The three-hour ADAP student curriculum employs multiple teaching formats including:

  • Interactive lectures and discussions
  • Video of teenagers describing their experiences with depression and bipolar disorder
  • Homework and video assignments to reinforce key points
  • Group interactive activities to teach the key message that depression is a common, treatable, medical illness

The students are given a pre-test (the ADKQ) prior to the program and a follow-up post-test six weeks after the program in order to determine if they are gaining critical knowledge about depression. These knowledge assessments are anonymous and allow us to provide valuable feedback to collaborating schools about student knowledge change.

Since its inception in 1999, ADAP has trained over 2000 health and school-based professionals and taught over 70,000 high school students. Moving forward, ADAP will continue to train health and school-based professionals in order to implement the program in schools nationwide.

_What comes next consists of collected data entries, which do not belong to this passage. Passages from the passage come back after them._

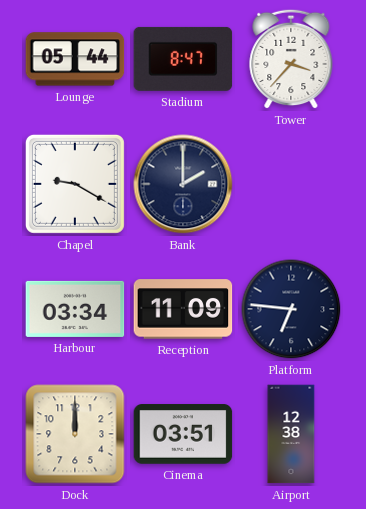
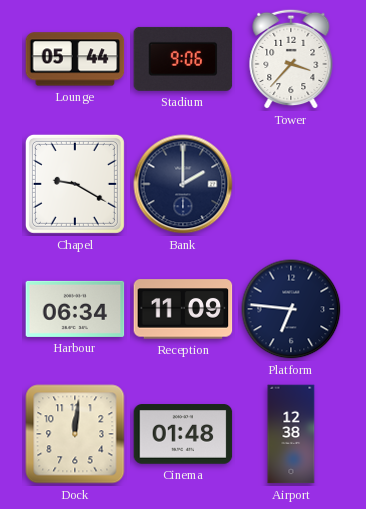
Stadium: 8:47 -> 9:06
Harbour: 03:34 -> 06:34
Dock: 12:00 -> 12:01
Cinema: 03:51 -> 01:48
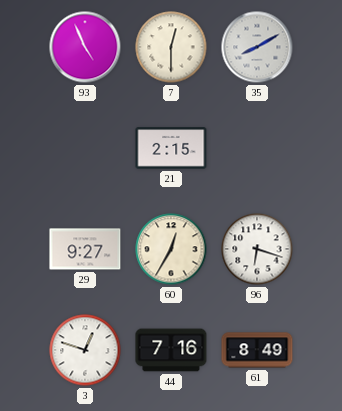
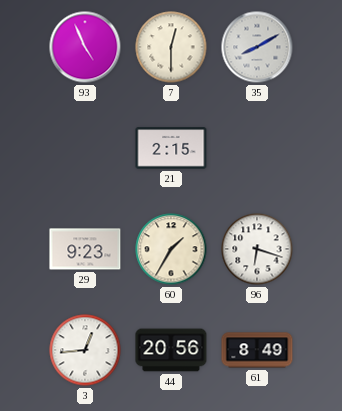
29: 9:27 -> 9:23
60: 12:35 -> 1:35
3: 12:48 -> 12:44
44: 7:16 -> 20:56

Swartz KL, Kastelic EA, Hess SG, Cox TS, Gonzales LC, Mink SP, DePaulo JR. The effectiveness of a school-based adolescent depression education program. Health Education and Behavior.  2010 Feb; 37(1): 11-22.

Hess SG, Cox TS, Gonzales LC, Kastelic EA, Mink SP, Rose LE, Swartz KL. A survey of adolescents' knowledge about depression.  Archives of Psychiatric Nursing. 2004 Dec;18(6):228-34.


ADAP Booklet Cover

Click on image above for PDF of Adolescent Depression: What we know, what we look for, and what we do.

ADAP won the 2010 Outstanding Merit Award from the Maryland Foundation for Psychiatry for "increasing awareness of adolescent depression and bipolar disorder while reducing the stigma associated with these illnesses."